PicklingError on compute with HyperbandSearchCV #549

fonnesbeck · 2019-10-01T23:19:23Z

I'm attempting to do a hyperparameter search using HyperbandSearchCV on a PyTorch model that has been wrapped with skorch, but am running into a failure when I call fit:

Exception: PicklingError("Can't pickle <class '__main__.DNNRegressor'>: it's not the same object as __main__.DNNRegressor")

The exception does not seem to make sense.

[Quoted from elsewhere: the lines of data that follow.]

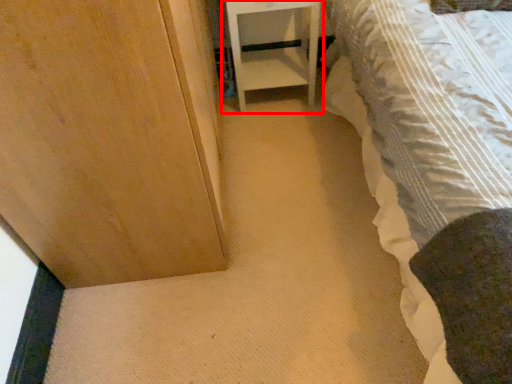 Question: From the image's perspective, what is the correct spatial relationship of furniture (annotated by the red box) in relation to bed?

Choices:
 (A) above
 (B) below

Answer: (A) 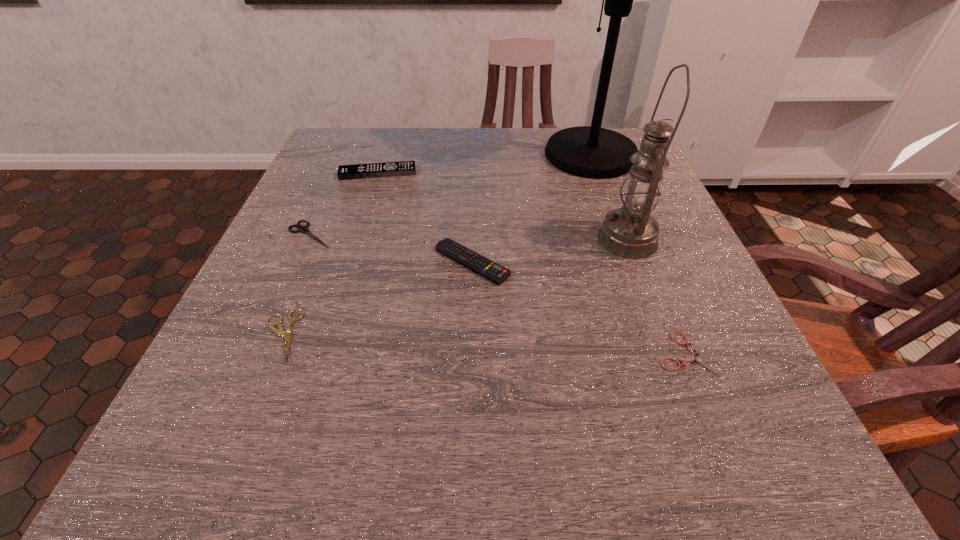 This screenshot has height=540, width=960. I want to click on table lamp, so click(593, 152).

Where is `the second tallest object`? the second tallest object is located at coordinates (631, 232).

Where is `the fifth shortest object`? This screenshot has width=960, height=540. the fifth shortest object is located at coordinates (404, 168).

Locate an element on the screen. the left remote control is located at coordinates point(404,168).

Find the location of a particular element. The image size is (960, 540). the fourth shortest object is located at coordinates (464, 256).

Image resolution: width=960 pixels, height=540 pixels. In order to click on the right remote control in this screenshot , I will do click(x=464, y=256).

Where is `the farthest shears`? the farthest shears is located at coordinates (303, 229).

The image size is (960, 540). In order to click on the tallest shears in this screenshot , I will do click(x=303, y=229).

Locate an element on the screen. The width and height of the screenshot is (960, 540). the second tallest shears is located at coordinates (288, 335).

Identify the location of the shortest object. (701, 360).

My model is a subclass of torch.nn.Module that is just a deep neural network regressor, and this has been wrapped by a skorch NeuralNetRegressor as follows

dnnr = NeuralNetRegressor(
    module=DNNRegressor,
    module__n_feature=len(NUMERIC_COLUMNS),
    module__n_hidden=128,
    module__n_output=1,
    module__dropout_rate=0.5,
    criterion=torch.nn.MSELoss,
    device=device
)

Any obvious reason for this to be happening?

Running dask_ml 1.0.0, skorch 0.6.0 and pytorch 1.1.0 on a GCS instance.

The text was updated successfully, but these errors were encountered:

stsievert · 2019-10-02T00:43:03Z

That looks like an error unclear definitions, and Python doesn't know what to pickle. Here's a good SO question: https://stackoverflow.com/questions/1412787/picklingerror-cant-pickle-class-decimal-decimal-its-not-the-same-object

Basically, either remove the %load_ext; %autoreload 2 in the notebook or put the definition of DNNRegressor in a separate module/Python file.

I'd be surprised if this is an issue with skorch: https://skorch.readthedocs.io/en/stable/user/save_load.html

TomAugspurger · 2019-10-16T19:01:13Z

@fonnesbeck have you had a chance to look into this again? I was recently able to use HyperbandSearchCV with Skorch.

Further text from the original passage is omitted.